В этих цитатах заключены очень важные признания, рас­крывающие внутренние побудительные мотивы деятельности Кейджа. Первым является желание восстановить звук в своих правах и освободить его от обязанностей выражения чувств и идей порядка. Вторым является осознание необходимости пре­одоления субъективизма. Собственно говоря, и то и другое сви­детельствует об одном, а именно о том, что история европей­ского субъективизма закончилась и что музыка перестала быть тем, чем она являлась начиная с эпохи барокко, а именно: она перестала быть искусством выражения и изложения. Более того, ныне музыка стремится стать тем, чем она была до Перотина, а именно: музыка стремится стать потоком. Таким об­разом, фигура Кейджа знаменует собой конец opus-музыки, конец музыки res facta, конец времени произведений, конец времени авторов, а проще говоря, фигура Кейджа знаменует собой конец времени композиторов.

Конечно же, Кейдж не был одинок в своих устремлениях, просто ему удалось наиболее концентрировано сформулировать то, что носилось в воздухе в середине XX в. Практически все выдающиеся и просто заметные композиторы, работающие в 50—60-е годы, двигались в том же направлении. Многообразие творческих индивидуальностей и разнообразие методов компо­зиторской работы не должны мешать увидеть то, что объединя­ет такие на первый взгляд непохожие друг на друга явления, как конкретная музыка, электронная музыка, музыкальный театр, музыка действия, музыкальный хеппенинг, алеаторика, сонористика, стохастика и многие-многие другие направления, представленные иногда лишь одним композитором. Нужно уметь увидеть, что за всем этим великолепным многообразием стоит одно — смерть европейского субъективизма, проявляюща­яся как конец времени композиторов. В книге одного польско­го натуралиста есть любопытный рассказ о том, как он наблю­дал смерть хамелеона. За какую-то минуту умирающий хаме­леон сменил бесчисленное количество самых невероятных расцветок, и эта невиданная вакханалия цвета — некое «пир­шество глаза» и пиршество жизненного многообразия — была не чем иным, как агонией хамелеона. И подобно тому как кар­навальная смена цветов была лишь симптомом агонии, так и невиданный карнавал композиторских индивидуальностей и индивидуальных методик стал лишь следствием агонии евро­пейского субъективизма.
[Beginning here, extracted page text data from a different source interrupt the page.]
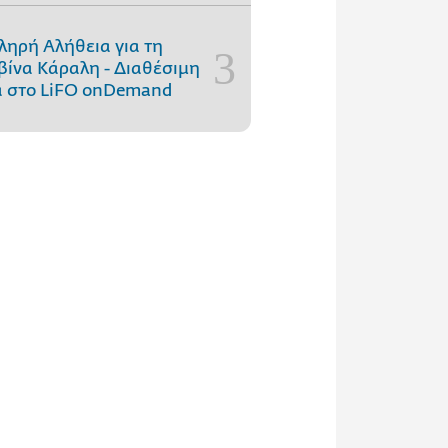
ληρή Αλήθεια για τη
ίνα Κάραλη - Διαθέσιμη
 στo LiFO onDemand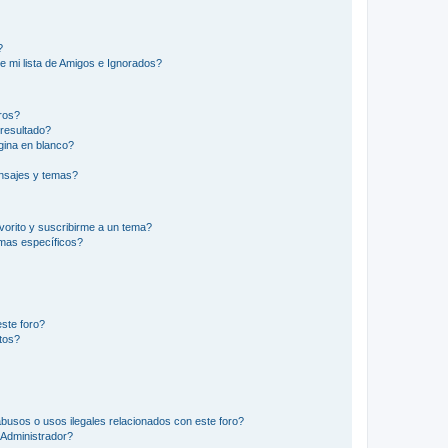
?
e mi lista de Amigos e Ignorados?
ros?
resultado?
ina en blanco?
nsajes y temas?
vorito y suscribirme a un tema?
emas específicos?
ste foro?
tos?
busos o usos ilegales relacionados con este foro?
Administrador?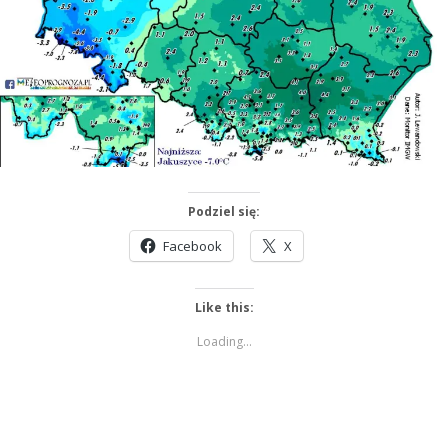
Podziel się:
Facebook
X
Like this:
Loading...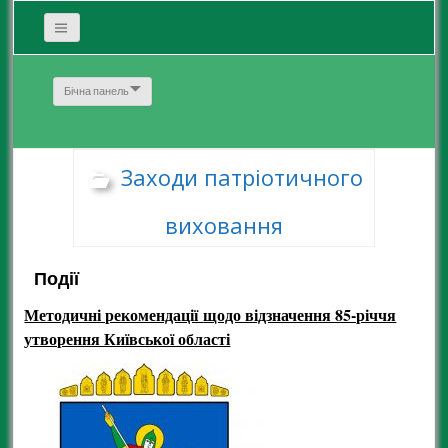
Бічна панель
Заходи патріотичного
виховання
Події
Методичні рекомендації
щодо відзначення 85-річчя
утворення Київської області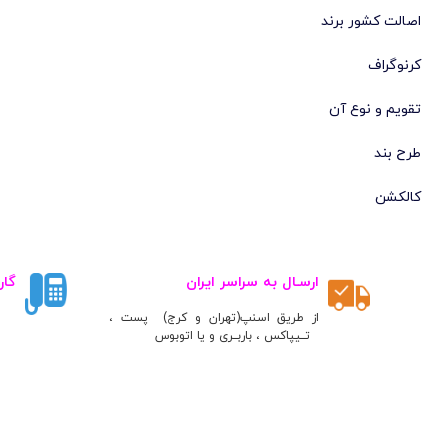
اصالت کشور برند
کرنوگراف
تقویم و نوع آن
طرح بند
کالکشن
ارسـال به سراسر ایران
گار
از طریق اسنپ(تهران و کرج) پست ،
تــیپاکس ، باربــری و یا اتوبوس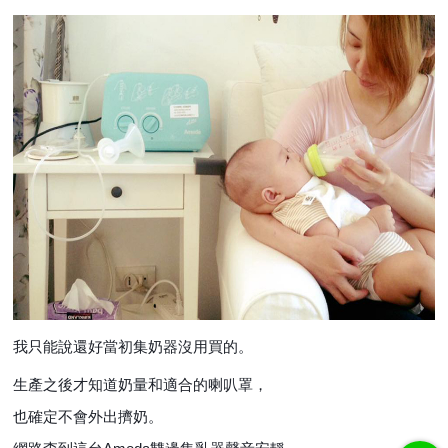
我只能說還好當初集奶器沒用買的。
生產之後才知道奶量和適合的喇叭罩，
也確定不會外出擠奶。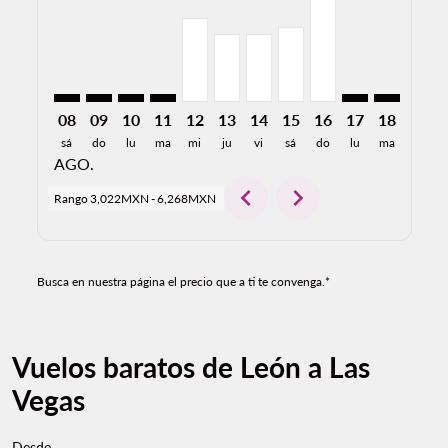
08
09
10
11
12
13
14
15
16
17
18
19
sá
do
lu
ma
mi
ju
vi
sá
do
lu
ma
mi
AGO.
chevron_left
chevron_right
Rango
3,022MXN
-
6,268MXN
Busca en nuestra página el precio que a ti te convenga.*
Vuelos baratos de León a Las
Vegas
Desde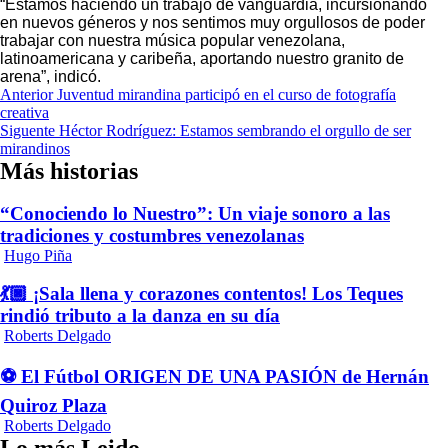
“Estamos haciendo un trabajo de vanguardia, incursionando
en nuevos géneros y nos sentimos muy orgullosos de poder
trabajar con nuestra música popular venezolana,
latinoamericana y caribeña, aportando nuestro granito de
arena”, indicó.
Navegación
Anterior
Juventud mirandina participó en el curso de fotografía
creativa
de
Siguente
Héctor Rodríguez: Estamos sembrando el orgullo de ser
entradas
mirandinos
Más historias
“Conociendo lo Nuestro”: Un viaje sonoro a las
tradiciones y costumbres venezolanas
Hugo Piña
💃🏿 ¡Sala llena y corazones contentos! Los Teques
rindió tributo a la danza en su día
Roberts Delgado
⚽ El Fútbol ORIGEN DE UNA PASIÓN de Hernán
Quiroz Plaza
Roberts Delgado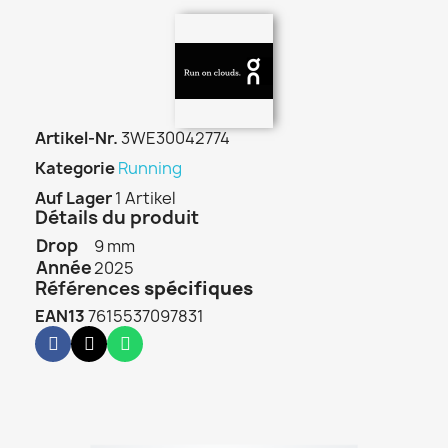
Artikel-Nr.
3WE30042774
Kategorie
Running
Auf Lager
1 Artikel
Détails du produit
Drop
9 mm
Année
2025
Références
spécifiques
EAN13
7615537097831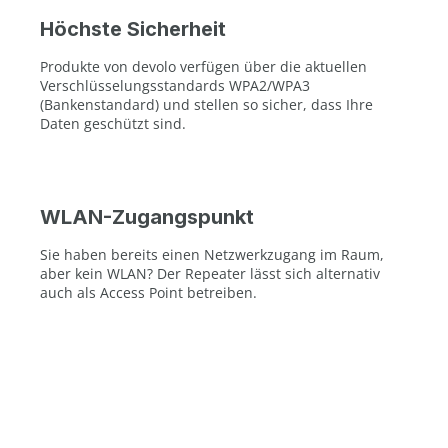
Höchste Sicherheit
Produkte von devolo verfügen über die aktuellen
Verschlüsselungsstandards WPA2/WPA3
(Bankenstandard) und stellen so sicher, dass Ihre
Daten geschützt sind.
WLAN-Zugangspunkt
Sie haben bereits einen Netzwerkzugang im Raum,
aber kein WLAN? Der Repeater lässt sich alternativ
auch als Access Point betreiben.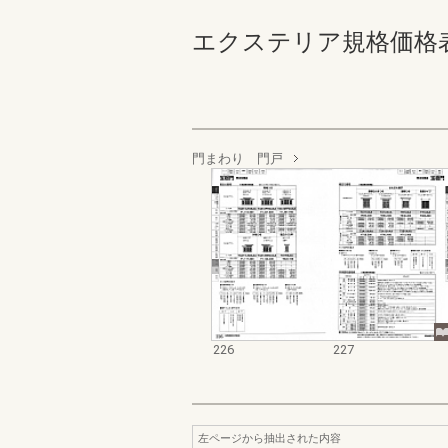
エクステリア規格価格表_200
門まわり 門戸
226
227
左ページから抽出された内容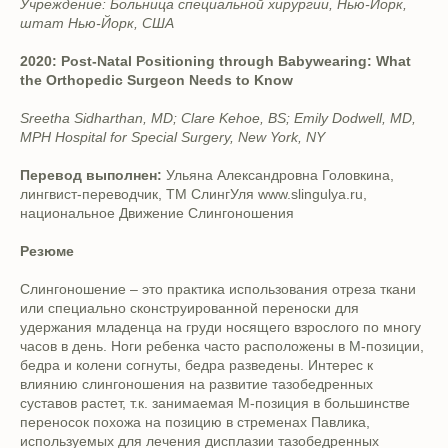
Учреждение: Больница специальной хирургии, Нью-Йорк,
штат Нью-Йорк, США
2020: Post-Natal Positioning through Babywearing: What
the Orthopedic Surgeon Needs to Know
Sreetha Sidharthan, MD; Clare Kehoe, BS; Emily Dodwell, MD,
MPH Hospital for Special Surgery, New York, NY
Перевод выполнен:
Ульяна Александровна Головкина,
лингвист-переводчик, ТМ СлингУля www.slingulya.ru,
национальное Движение Слингоношения
Резюме
Слингоношение – это практика использования отреза ткани
или специально сконструированной переноски для
удержания младенца на груди носящего взрослого по многу
часов в день. Ноги ребенка часто расположены в М-позиции,
бедра и колени согнуты, бедра разведены. Интерес к
влиянию слингоношения на развитие тазобедренных
суставов растет, т.к. занимаемая М-позиция в большинстве
переносок похожа на позицию в стременах Павлика,
используемых для лечения дисплазии тазобедренных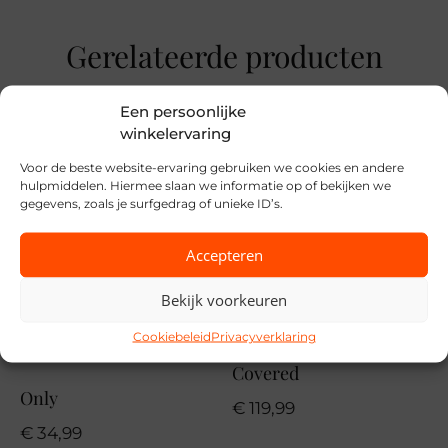
Maat
Gerelateerde producten
S, M, XL, XXL
Merk
Een persoonlijke
Mi Piace
winkelervaring
Seizoen
Voor de beste website-ervaring gebruiken we cookies en andere
hulpmiddelen. Hiermee slaan we informatie op of bekijken we
VZ26
gegevens, zoals je surfgedrag of unieke ID’s.
MPN
Accepteren
Kit
Bekijk voorkeuren
Cookiebeleid
Privacyverklaring
Covered
Only
€
119,99
€
34,99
Может быть, наиболее ярким проявлением этого карнава­ла композиторских индивидуальностей является многообразие нотационных систем, возникших в 50—60-е годы XX столетия. За всю историю композиторской музыки не наблюдалось ничего подобного. Не только каждое композиторское направление вызывает к жизни свою нотационную систему, и не только каждый композитор этого времени придумывает индивидуаль­ный способ нотации, но очень часто нотация придумывается и создается для одного-единственного произведения. Начиная с середины 50-х годов практически каждое новое сочинение Штокхаузена вносит принципиальные изменения в его соб­ственную нотацию. Можно сказать даже более того: каждое новое произведение Штокхаузена записывается своей непов­торимой нотационной системой, со своими собственными зна­ками и собственным порядком расположения текста. Эти нот­ные тексты практически не могут быть прочитаны даже весь­ма поднаторевшим в вопросах современной музыки исполнителем без специальных авторских разъяснений, а по­тому каждое произведение Штокхаузена обрастает огромным количеством комментариев и словесных приложений, разъяс­няющих значение каждого придуманного им знака и порядок следования текстовых фрагментов. Факт необходимости словес­ных разъяснений позволяет говорить о девальвации нотного текста самого по себе. То, что считалось абсолютно самодоста­точным на протяжении последних двухсот лет, то, что аутентически передавало авторский замысел, вдруг теряет авторитет самодостаточности и начинает нуждаться в значительном коли­честве посторонних ненотных добавлений. Следующим шагом на пути девальвации нотного текста станет отказ от нот и но­тации вообще. И именно этот шаг делает Штокхаузен в парти­туре «Aus den Sieben Tagen», в которой нотный текст отсутству­ет как таковой и которая до сих пор считается непревзойден­ным образцом «вербальной партитуры» — партитуры, состоящей из одних словесных предписаний.

Подобно Штокхаузену, к созданию собственных «индивиду­альных» нотационных систем прибегали и Кагель, и Лигети, и Крамб, и Ксенакис, и Берио, и Фельдман, и многие-многие другие композиторы. Этот «нотационный бум» или парад инди­видуальных нотаций длился довольно недолго. Его пик прихо­дится на 50–60-е годы, после чего количество возникновения новых индивидуальных нотаций заметно сокращается. Сказан­ное не означает, что подобные нотации не появляются вообще, но появляются они гораздо реже, и, что самое главное, в них уже нет той фундаментальной первичности, которая заключа­лась в нотационных открытиях середины XX в. И это не уди­вительно, ибо невозможно двигаться дальше того, что было до­стигнуто в то время. Невозможно говорить о дальнейшем раз­витии нотации после вербальных партитур, отказывающихся от использования нотного текста, или после партитур визуальных, рассчитанных исключительно на визуальный контакт и не под­разумевающих никакого конкретного звучания, которое могло бы стать результатом визуального контакта. И то и другое фак­тически является отрицанием линейной нотации в том виде, в котором ее изобрел Гвидо Аретинский и в котором она исполь­зовалась вплоть до середины XX в. И то и другое свидетель­ствует о том, что становление линейной нотации вошло в окон­чательную, завершающую фазу.

Справедливость этой мысли подтверждается тем фактом, что такие определяющие композиторские течения, возникшие в середине 60-х — начале 70-х годов, как минимализм, новая простота и новая искренность, практически вообще отказались от каких бы то ни было нотационных новаций, вернувшись к нормам чуть ли не XVIII в. Более того, нотный текст начина­ет обретать все более и более «подсобное» значение, а порой становится просто нежелателен. В этом смысле характерна мысль А.Батагова, высказанная им в тексте, распространенном по Интернету и озаглавленном «Ошибки-2000»: «Мне вот, на­оборот, совсем не хочется придавать своим вещам какой-либо "нотационный" вид. С исполнителями я, слава Богу, дело иметь перестал, а коли так, то кому это, собственно, нужно?